Transcribed page contents

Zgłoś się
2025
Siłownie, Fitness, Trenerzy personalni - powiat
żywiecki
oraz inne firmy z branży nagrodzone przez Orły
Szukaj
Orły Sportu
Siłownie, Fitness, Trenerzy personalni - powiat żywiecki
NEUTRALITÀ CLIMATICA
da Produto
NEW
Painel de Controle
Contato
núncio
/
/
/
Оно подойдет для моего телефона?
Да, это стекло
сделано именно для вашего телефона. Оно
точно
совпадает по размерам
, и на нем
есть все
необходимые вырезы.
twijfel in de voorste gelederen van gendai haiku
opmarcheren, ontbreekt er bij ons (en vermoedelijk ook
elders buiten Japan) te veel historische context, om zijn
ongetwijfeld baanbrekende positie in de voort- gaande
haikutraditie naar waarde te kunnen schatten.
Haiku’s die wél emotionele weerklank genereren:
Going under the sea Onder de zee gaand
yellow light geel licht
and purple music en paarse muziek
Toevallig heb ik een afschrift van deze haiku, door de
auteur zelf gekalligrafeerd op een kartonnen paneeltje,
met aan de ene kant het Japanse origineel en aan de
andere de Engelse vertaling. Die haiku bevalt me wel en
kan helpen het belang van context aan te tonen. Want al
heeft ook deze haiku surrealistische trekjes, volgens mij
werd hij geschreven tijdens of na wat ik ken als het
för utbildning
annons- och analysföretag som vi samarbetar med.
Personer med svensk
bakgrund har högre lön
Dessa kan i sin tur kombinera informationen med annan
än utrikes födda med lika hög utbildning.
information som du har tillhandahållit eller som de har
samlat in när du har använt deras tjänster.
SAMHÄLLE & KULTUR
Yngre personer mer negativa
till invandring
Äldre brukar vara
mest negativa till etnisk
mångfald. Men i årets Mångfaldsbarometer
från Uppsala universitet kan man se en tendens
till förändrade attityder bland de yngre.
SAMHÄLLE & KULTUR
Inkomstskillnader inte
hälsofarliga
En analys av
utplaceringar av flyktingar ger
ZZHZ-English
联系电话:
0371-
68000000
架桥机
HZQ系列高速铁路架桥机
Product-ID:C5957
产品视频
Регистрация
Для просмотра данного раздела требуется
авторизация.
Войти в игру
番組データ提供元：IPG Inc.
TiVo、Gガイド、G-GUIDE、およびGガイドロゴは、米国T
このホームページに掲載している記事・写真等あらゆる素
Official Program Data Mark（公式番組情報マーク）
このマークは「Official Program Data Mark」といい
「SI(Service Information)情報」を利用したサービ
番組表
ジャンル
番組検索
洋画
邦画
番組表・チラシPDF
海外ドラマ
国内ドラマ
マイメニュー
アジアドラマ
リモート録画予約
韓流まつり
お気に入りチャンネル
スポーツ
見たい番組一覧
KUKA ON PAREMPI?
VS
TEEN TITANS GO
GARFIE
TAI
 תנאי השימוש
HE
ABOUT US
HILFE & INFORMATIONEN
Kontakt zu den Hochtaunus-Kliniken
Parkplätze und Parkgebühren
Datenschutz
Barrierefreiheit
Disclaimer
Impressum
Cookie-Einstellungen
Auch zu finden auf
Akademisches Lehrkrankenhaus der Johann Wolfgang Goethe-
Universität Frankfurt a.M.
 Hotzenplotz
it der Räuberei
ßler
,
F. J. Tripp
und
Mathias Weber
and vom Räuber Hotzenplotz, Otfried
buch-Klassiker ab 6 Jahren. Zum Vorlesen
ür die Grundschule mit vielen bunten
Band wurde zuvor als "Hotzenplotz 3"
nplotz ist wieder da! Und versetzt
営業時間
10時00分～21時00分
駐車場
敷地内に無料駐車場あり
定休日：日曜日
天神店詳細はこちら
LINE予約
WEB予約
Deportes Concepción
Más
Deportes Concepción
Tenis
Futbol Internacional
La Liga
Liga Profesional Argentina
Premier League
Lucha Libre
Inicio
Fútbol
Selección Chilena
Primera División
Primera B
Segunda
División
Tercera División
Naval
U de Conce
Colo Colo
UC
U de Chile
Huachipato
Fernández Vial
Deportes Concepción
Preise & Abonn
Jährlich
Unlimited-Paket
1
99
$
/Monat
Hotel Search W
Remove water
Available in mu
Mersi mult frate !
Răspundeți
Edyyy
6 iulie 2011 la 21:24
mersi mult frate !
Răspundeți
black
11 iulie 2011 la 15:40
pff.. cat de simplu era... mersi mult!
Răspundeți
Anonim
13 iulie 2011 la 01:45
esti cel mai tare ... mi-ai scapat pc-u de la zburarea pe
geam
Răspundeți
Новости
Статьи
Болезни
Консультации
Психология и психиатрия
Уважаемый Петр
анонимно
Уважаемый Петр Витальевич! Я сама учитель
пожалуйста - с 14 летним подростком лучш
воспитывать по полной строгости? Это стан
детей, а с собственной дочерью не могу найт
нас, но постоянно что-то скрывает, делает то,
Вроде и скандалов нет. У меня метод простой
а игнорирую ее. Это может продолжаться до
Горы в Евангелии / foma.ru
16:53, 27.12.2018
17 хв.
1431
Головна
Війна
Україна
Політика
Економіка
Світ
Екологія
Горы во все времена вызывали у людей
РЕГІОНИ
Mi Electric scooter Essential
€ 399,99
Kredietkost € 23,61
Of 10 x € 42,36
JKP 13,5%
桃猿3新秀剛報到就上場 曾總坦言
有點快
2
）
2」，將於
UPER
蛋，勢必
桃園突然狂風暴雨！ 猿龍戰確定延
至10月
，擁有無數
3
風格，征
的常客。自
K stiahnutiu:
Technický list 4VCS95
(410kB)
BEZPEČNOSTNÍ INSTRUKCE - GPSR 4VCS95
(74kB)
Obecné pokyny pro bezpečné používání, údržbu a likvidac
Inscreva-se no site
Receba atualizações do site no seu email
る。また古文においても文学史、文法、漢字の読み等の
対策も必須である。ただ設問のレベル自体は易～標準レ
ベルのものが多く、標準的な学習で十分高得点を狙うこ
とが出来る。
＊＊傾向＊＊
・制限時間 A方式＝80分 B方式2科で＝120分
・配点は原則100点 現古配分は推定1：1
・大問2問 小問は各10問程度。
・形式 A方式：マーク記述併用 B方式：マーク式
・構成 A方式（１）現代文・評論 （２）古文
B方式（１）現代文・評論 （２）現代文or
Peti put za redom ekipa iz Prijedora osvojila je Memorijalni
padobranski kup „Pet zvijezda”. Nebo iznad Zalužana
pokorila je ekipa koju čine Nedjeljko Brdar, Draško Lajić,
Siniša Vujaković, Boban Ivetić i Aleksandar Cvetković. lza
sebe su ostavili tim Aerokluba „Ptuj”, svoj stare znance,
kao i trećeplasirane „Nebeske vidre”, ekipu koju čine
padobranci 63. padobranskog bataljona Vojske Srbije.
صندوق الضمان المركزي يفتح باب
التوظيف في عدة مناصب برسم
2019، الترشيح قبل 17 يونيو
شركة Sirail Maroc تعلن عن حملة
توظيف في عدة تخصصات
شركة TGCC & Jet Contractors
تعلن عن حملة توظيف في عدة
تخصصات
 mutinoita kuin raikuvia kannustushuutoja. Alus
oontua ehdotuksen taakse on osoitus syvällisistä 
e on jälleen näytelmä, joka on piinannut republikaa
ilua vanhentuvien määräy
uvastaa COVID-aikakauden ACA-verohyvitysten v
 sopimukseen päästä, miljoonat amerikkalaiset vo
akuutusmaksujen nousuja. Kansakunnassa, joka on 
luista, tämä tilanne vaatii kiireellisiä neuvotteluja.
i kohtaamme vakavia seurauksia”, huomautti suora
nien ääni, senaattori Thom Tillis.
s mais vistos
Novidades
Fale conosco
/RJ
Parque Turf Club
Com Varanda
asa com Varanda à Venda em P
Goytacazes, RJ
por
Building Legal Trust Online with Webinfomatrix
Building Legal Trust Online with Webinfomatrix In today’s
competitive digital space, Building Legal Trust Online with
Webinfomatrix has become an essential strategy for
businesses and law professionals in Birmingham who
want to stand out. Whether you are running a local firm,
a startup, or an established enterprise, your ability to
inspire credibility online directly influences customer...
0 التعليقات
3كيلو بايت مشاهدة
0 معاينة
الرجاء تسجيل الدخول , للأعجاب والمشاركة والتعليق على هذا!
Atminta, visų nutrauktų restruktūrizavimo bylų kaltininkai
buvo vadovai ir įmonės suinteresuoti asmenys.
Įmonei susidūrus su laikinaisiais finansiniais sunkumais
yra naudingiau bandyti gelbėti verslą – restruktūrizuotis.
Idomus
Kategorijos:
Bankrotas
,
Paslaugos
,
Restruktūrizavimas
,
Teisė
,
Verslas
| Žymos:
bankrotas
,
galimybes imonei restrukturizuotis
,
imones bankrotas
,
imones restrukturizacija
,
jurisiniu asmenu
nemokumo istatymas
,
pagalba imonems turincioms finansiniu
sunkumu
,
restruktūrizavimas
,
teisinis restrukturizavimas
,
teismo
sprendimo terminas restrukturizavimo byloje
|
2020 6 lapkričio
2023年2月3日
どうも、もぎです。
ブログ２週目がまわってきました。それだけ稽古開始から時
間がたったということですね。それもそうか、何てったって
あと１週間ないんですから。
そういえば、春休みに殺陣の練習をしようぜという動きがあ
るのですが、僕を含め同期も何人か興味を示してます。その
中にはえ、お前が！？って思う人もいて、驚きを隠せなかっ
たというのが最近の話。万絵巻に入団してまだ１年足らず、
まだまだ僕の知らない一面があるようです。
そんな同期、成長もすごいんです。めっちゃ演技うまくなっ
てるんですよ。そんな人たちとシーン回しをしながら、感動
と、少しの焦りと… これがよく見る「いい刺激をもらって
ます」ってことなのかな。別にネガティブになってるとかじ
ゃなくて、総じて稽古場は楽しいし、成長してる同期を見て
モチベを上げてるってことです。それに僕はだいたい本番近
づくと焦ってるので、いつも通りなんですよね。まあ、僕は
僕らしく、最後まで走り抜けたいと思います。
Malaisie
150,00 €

PROBLEM TO SOLVE
Only a number should be returned: the count of lines above that include "Петр".

WRITTEN SOLUTION
2